Wie war der Arbeitsprozeß?
Max Loderbauer::Die Platte wurde im Studio von Ricardo Villalobos eingespielt, wobei uns Spontanität wichtig war und ein “Hands-On”-Approach, was bedeutet, dass wir Wert darauf legten, den Sound sprichwörtlich in den Händen zu halten. Ricardo hat ein sehr großes Synthesizer-Modularsystem, das es erlaubte, die meisten Operationen in Echtzeit auszuführen.
War dieses Instrument euer Hauptwerkzeug?

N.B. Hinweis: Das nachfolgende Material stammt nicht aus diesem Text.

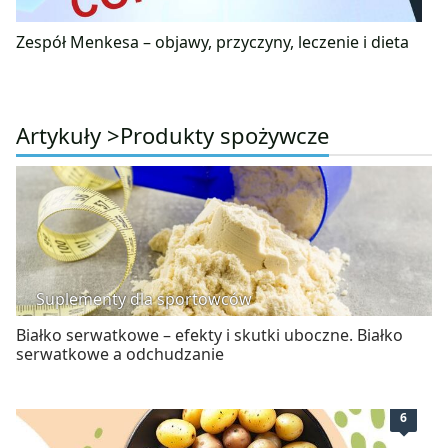
Zespół Menkesa – objawy, przyczyny, leczenie i dieta
Artykuły >
Produkty spożywcze
Suplementy dla sportowców
Białko serwatkowe – efekty i skutki uboczne. Białko
serwatkowe a odchudzanie
6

Max Loderbauer: Ja, es ist ein Modularsystem der Firma Doepfer in München, die in diesem Bereich in den letzten Jahren Revolutionäres geleistet hat. Sie bauen Module, die man zusammenstecken und miteinander verkabeln kann. Das ist fantastisch, und wie bei einer elektrischen Eisenbahn, wo man nicht genug kriegen kann und immer wieder neue Komponenten dazu kauft. Es ist unheimlich spannend, was da im Moment passiert. Dieser modulare Synthesizer war die Basis der Einspielung. Wir haben die Extrakte von den ECM-Platten genommen, sie verändert, manipuliert, verformt und in die unterschiedlichsten klanglichen Kontexte gestellt. Wir haben also mit jeden Bruchstück eine Art ‘Live-Mix’ gemacht - vielleicht 30 Minuten lang. Alles wurde aufgenommen, danach abgehört und ediert. Der Auschnitt war das fertige Stück, vielleicht 10 Minuten lang. Wir haben noch vier bis fünf Schnitte vorgenommen - mehr nicht. Auf Overdubs haben wir nahezu völlig verzichtet. Es wurde nichts nachher noch darübergelegt, außer vielleicht Perkussion und einen Trommel-Rhythmus, aber Ricardo Villalobos ist ja auch von Hause aus Schlagzeuger.
Neuerscheinungen:
Ricardo Villalobos & Max Loderbauer: Re: ECM (ECM)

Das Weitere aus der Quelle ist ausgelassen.